Your task. Copy all the lines of the listing below exactly. Skip the images.

Entries shown.
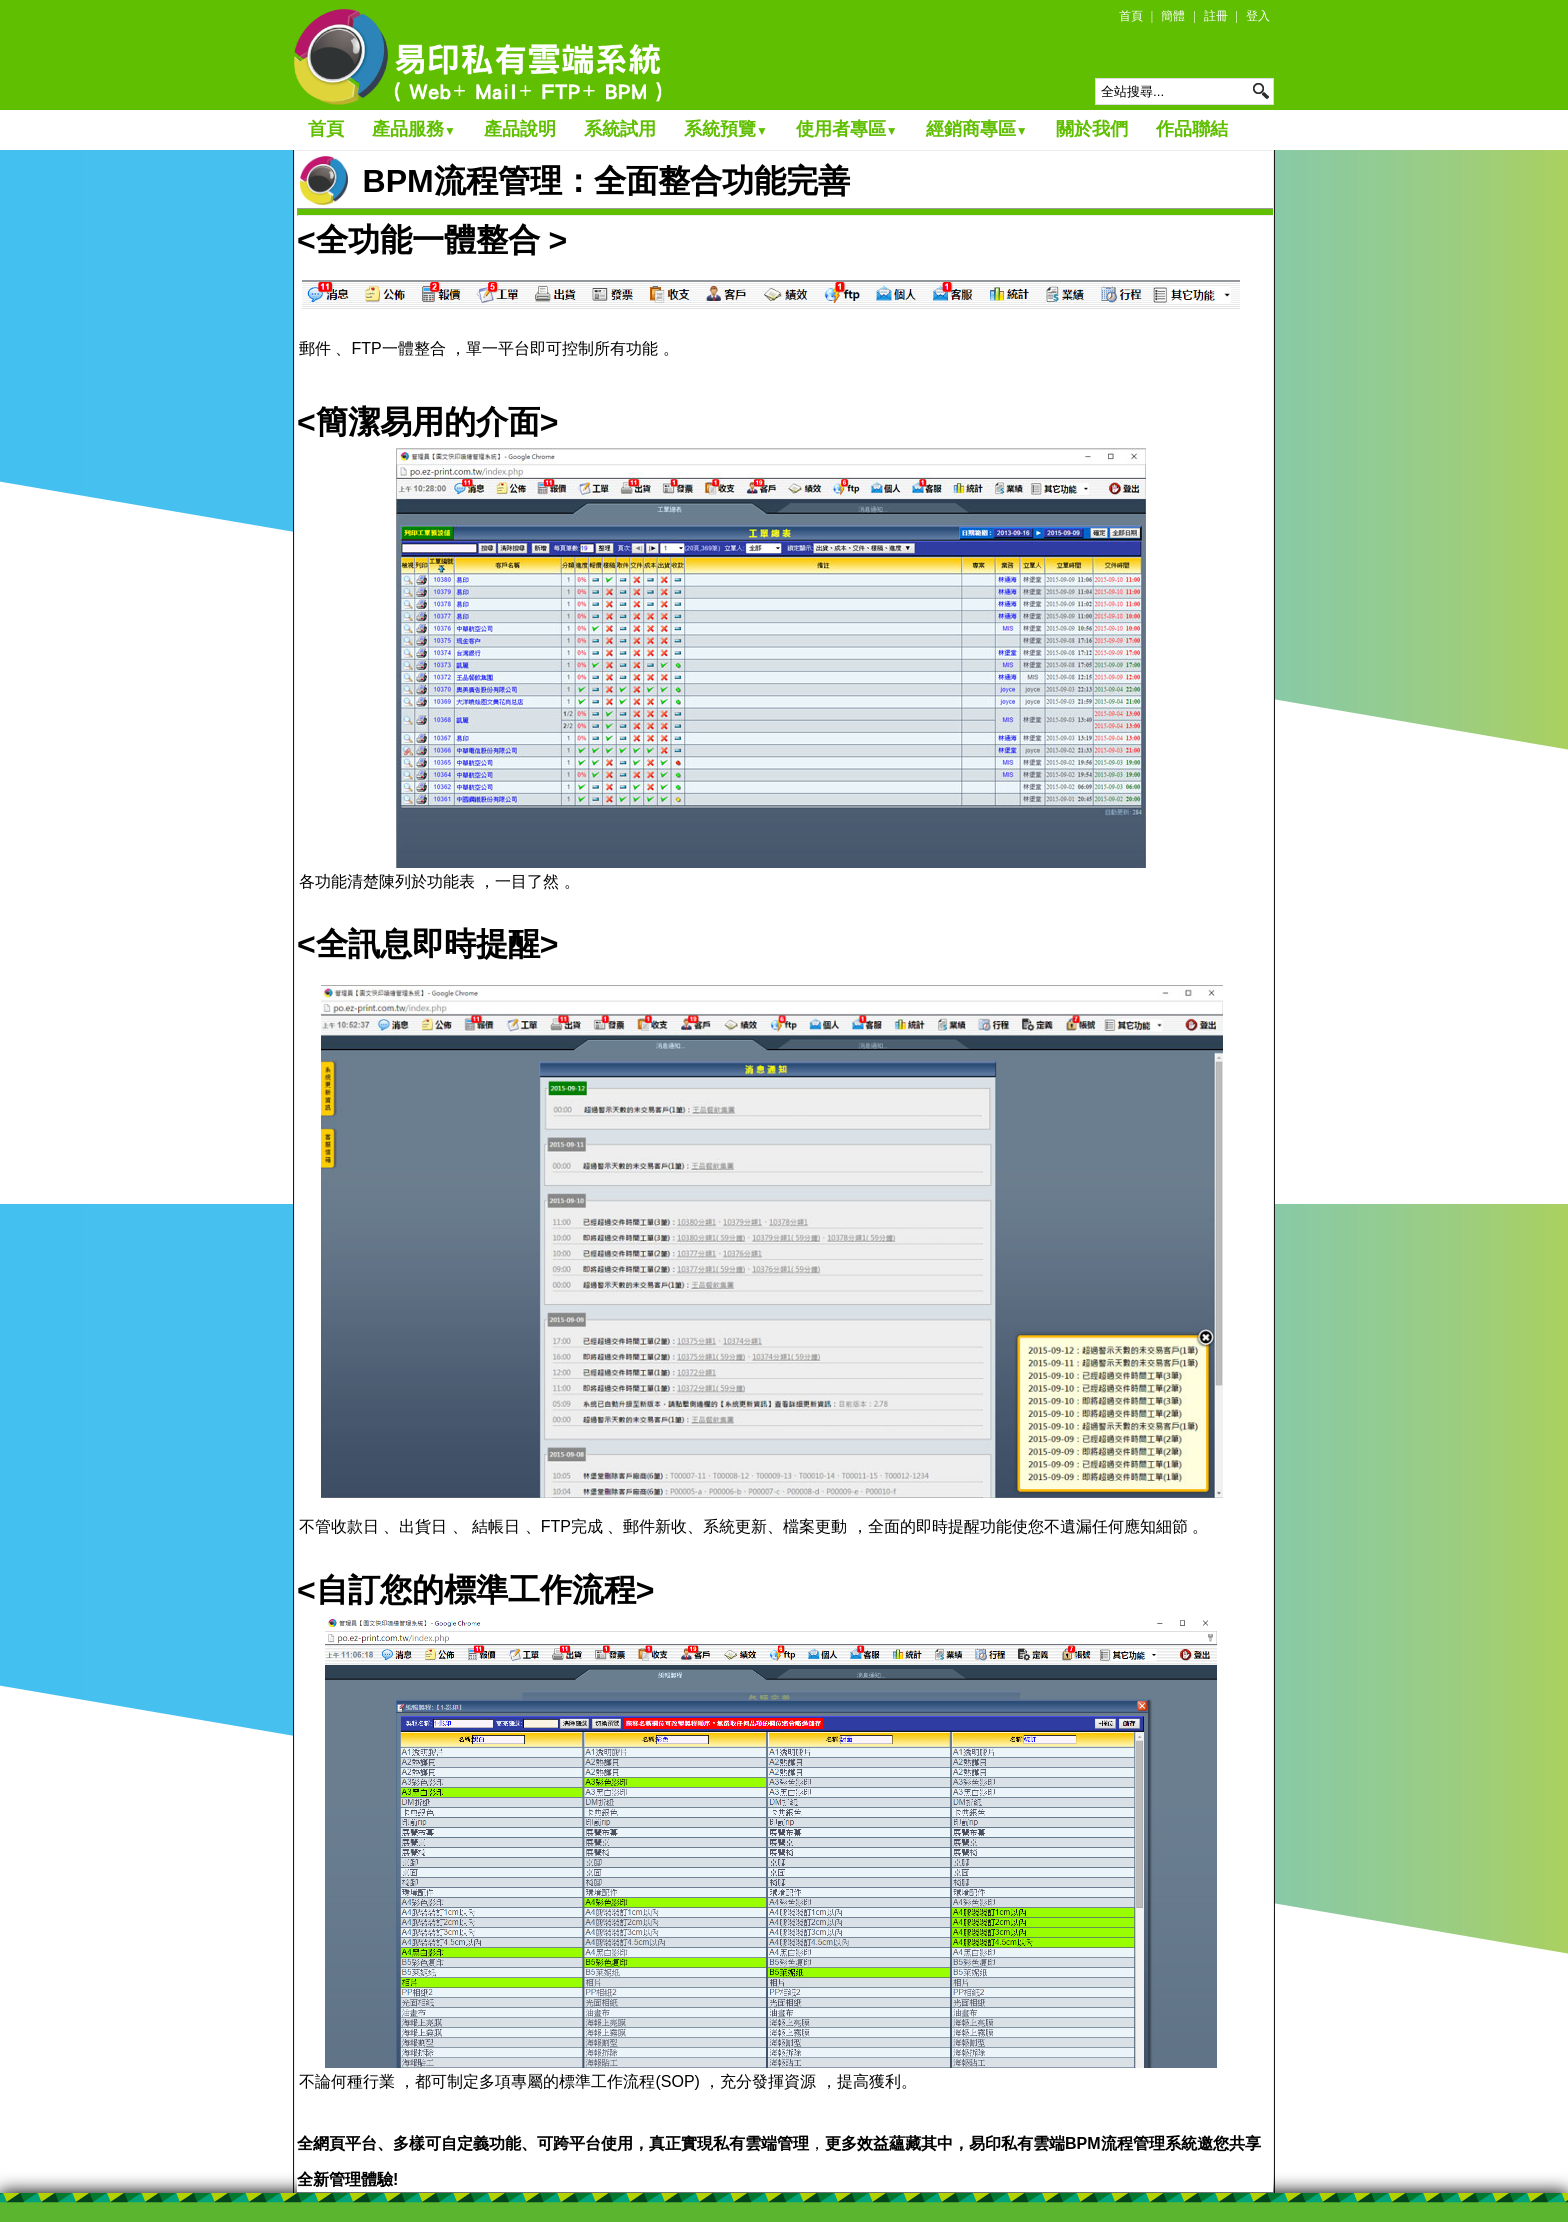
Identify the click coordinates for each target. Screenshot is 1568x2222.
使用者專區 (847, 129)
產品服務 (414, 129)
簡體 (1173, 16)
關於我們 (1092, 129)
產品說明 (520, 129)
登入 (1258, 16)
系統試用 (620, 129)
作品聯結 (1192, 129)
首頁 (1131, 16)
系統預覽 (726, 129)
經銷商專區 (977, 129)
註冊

Problem solution.
Identify the click coordinates for each target. Screenshot is 1568x2222.
使用者專區 (847, 129)
產品服務 (414, 129)
簡體 (1173, 16)
關於我們 (1092, 129)
產品說明 (520, 129)
登入 (1258, 16)
系統試用 (620, 129)
作品聯結 (1192, 129)
首頁 (1131, 16)
系統預覽 (726, 129)
經銷商專區 (977, 129)
註冊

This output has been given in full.